Question

A particle of mass $m$ is moving in a field where the potential energy is given by $U\left(x\right)=U_0(1-\cos ax)$, where $U_0$ and $a$ are positive constants and $x$ is the displacement from mean position.

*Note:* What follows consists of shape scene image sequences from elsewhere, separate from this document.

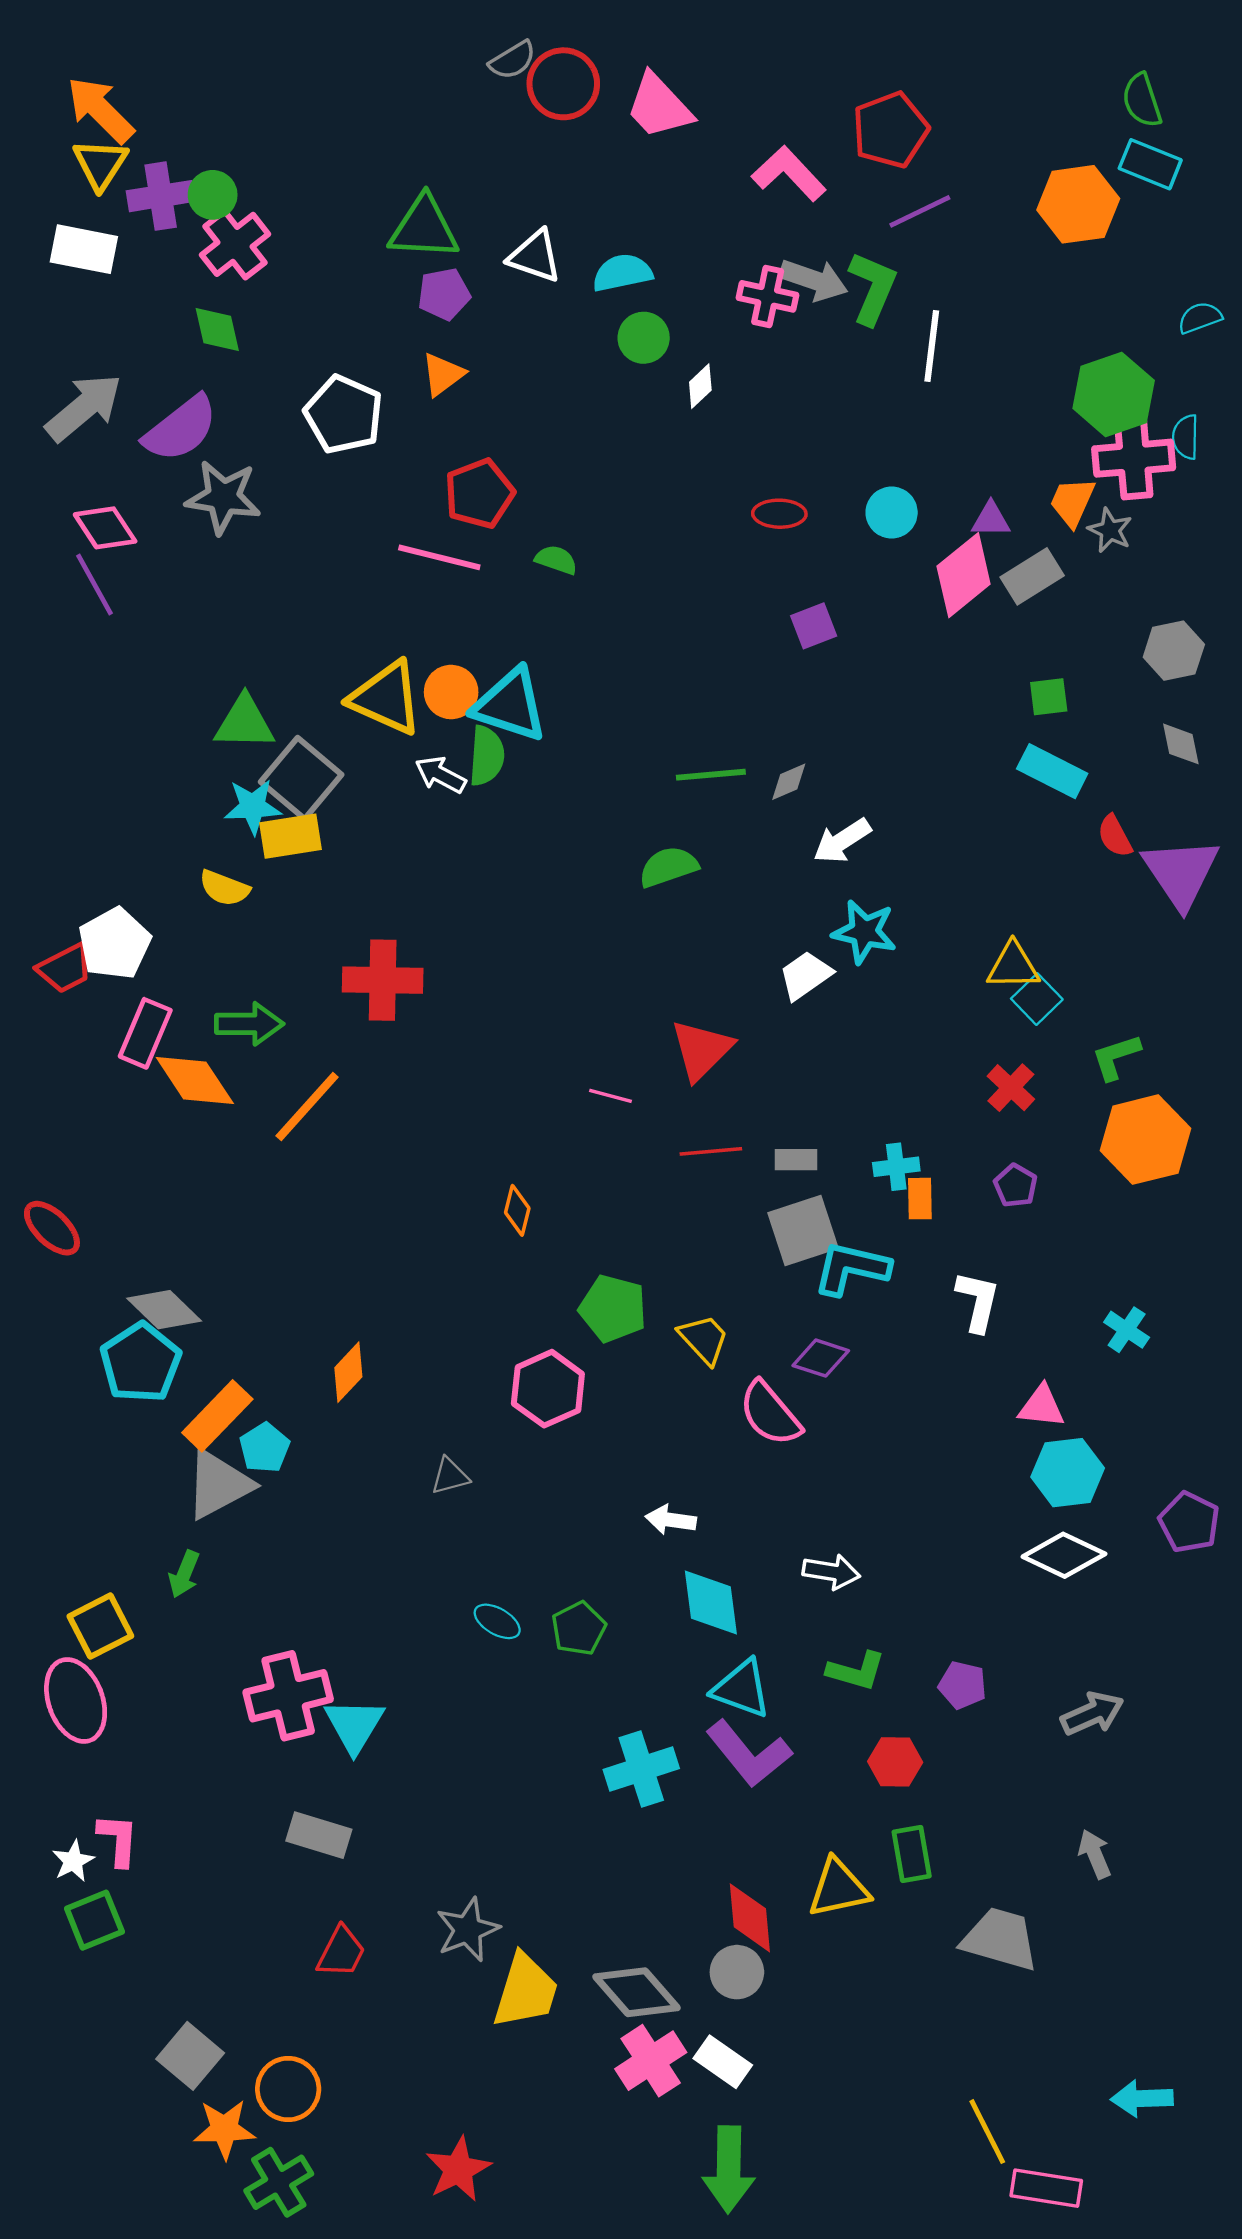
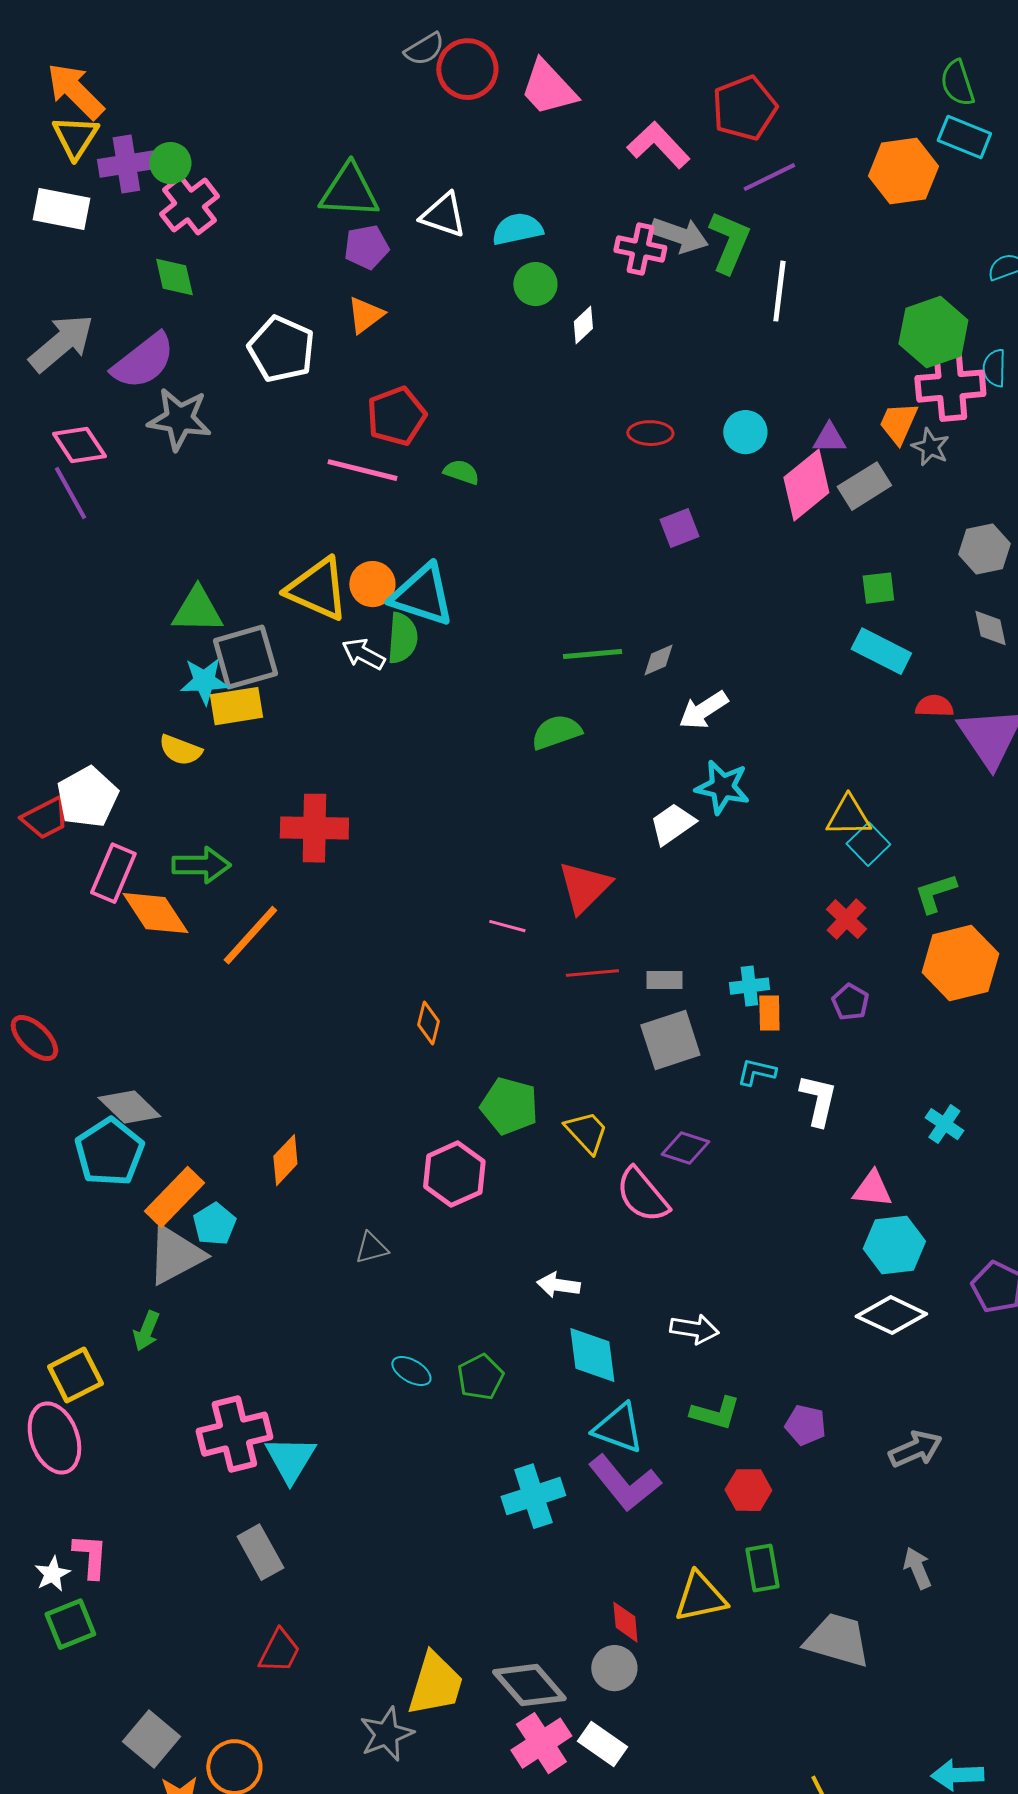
gray square: (301, 778) -> (245, 657), turned 34
red semicircle: (1115, 836) -> (934, 706), turned 120
cyan L-shape: (851, 1268) -> (756, 1072), moved, size x0.6
gray rectangle: (319, 1835) -> (260, 1552), turned 44
red diamond: (750, 1918) -> (625, 1622), size x0.7
gray star: (468, 1930) -> (386, 1734), moved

Then (for small oscillations):

• A. the time period is $T=2\pi \sqrt{\frac{m}{a{U}_0}}$
• B. the speed of the particle is maximum at $x=0$
• C. the amplitude of oscillations is $\frac{\pi }{a}$
• D. the time period is $T=2\pi \sqrt{\frac{m}{a^2{U}_0}}$

Answer 1

Answer: (B), (C), (D)

The correct options are
B the time period is $T=2\pi \sqrt{\frac{m}{a^2{U}_0}}$
C the speed of the particle is maximum at $x=0$
D the amplitude of oscillations is $\frac{\pi }{a}$

$U\left(x\right)=U_0(1-cosax)$
$\frac{dU}{dx}=U_{0}asinax$
$F=-dU/dx$
$F=-U_{0}asinax$
for small value of "x" we will write, $F=-U_0{a}^{2}x$
$a=-U_0{a}^{2}x/m$
$T=2\pi \sqrt{\frac{m}{U_0{a}^2}}$
at x = 0, speed of particle will be maximum